What you need to do: The answer must consist of each line below that holds the word "Hanasi", copied as it stands.

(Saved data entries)
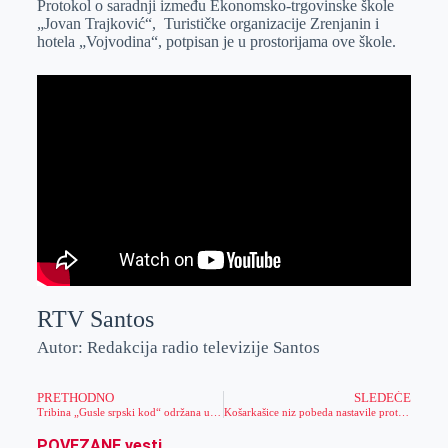
Protokol o saradnji između Ekonomsko-trgovinske škole
e
I
s
a
„Jovan Trajković“, Turističke organizacije Zrenjanin i
r
n
A
i
hotela „Vojvodina“, potpisan je u prostorijama ove škole.
p
l
p
RTV Santos
Autor: Redakcija radio televizije Santos
PRETHODNO
SLEDEĆE
Tribina „Gusle srpski kod“ održana u Kulturnom centru Zrenjanina
Košarkašice niz pobeda nastavile protiv Karaburme
POVEZANE vesti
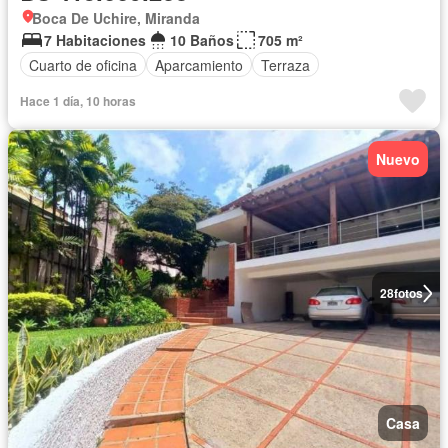
Boca De Uchire, Miranda
7 Habitaciones
10 Baños
705 m²
Cuarto de oficina
Aparcamiento
Terraza
Hace 1 día, 10 horas
Nuevo
28
fotos
Casa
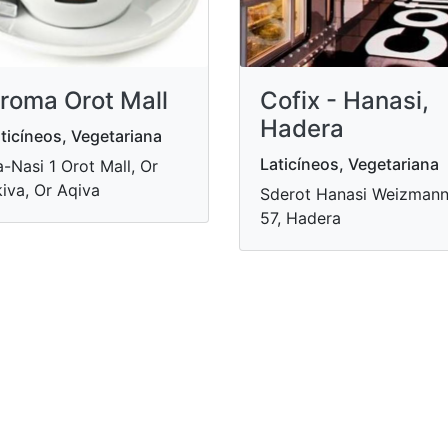
roma Orot Mall
Cofix - Hanasi,
Hadera
ticíneos, Vegetariana
Laticíneos, Vegetariana
-Nasi 1 Orot Mall, Or
iva, Or Aqiva
Sderot Hanasi Weizman
57, Hadera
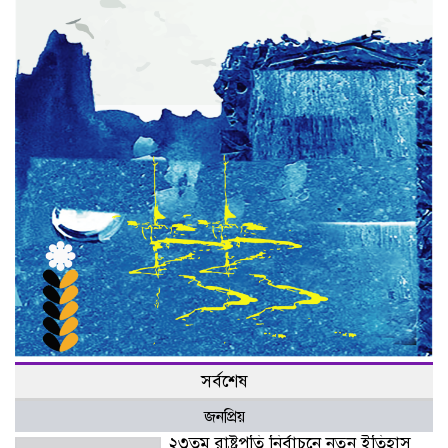
সর্বশেষ
জনপ্রিয়
২৩তম রাষ্ট্রপতি নির্বাচনে নতুন ইতিহাস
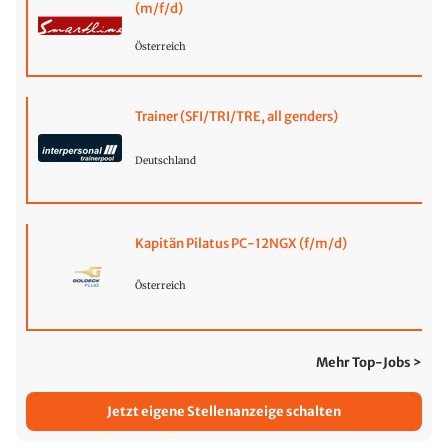
(m/f/d)
Österreich
Trainer (SFI/TRI/TRE, all genders)
Deutschland
Kapitän Pilatus PC-12NGX (f/m/d)
Österreich
Mehr Top-Jobs >
Jetzt eigene Stellenanzeige schalten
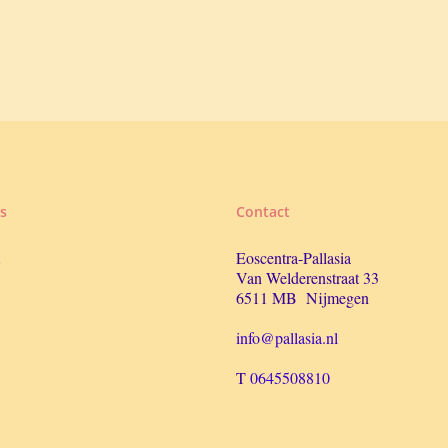
s
Contact
Eoscentra-Pallasia
Van Welderenstraat 33
6511 MB Nijmegen
info@pallasia.nl
T
0645508810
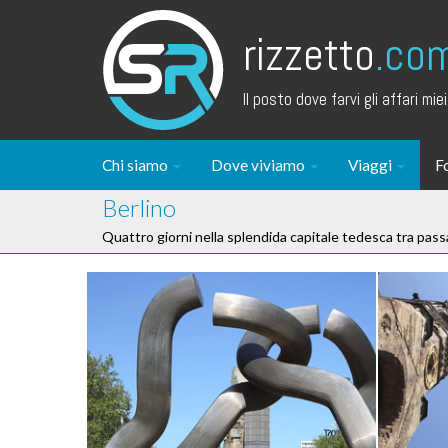
rizzetto
.co
Il posto dove farvi gli affari miei.
Chi siamo
Dove viviamo
Viaggi
F
Berlino
Quattro giorni nella splendida capitale tedesca tra pas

Answer to this exercise:
Cofix - Hanasi,
Sderot Hanasi Weizman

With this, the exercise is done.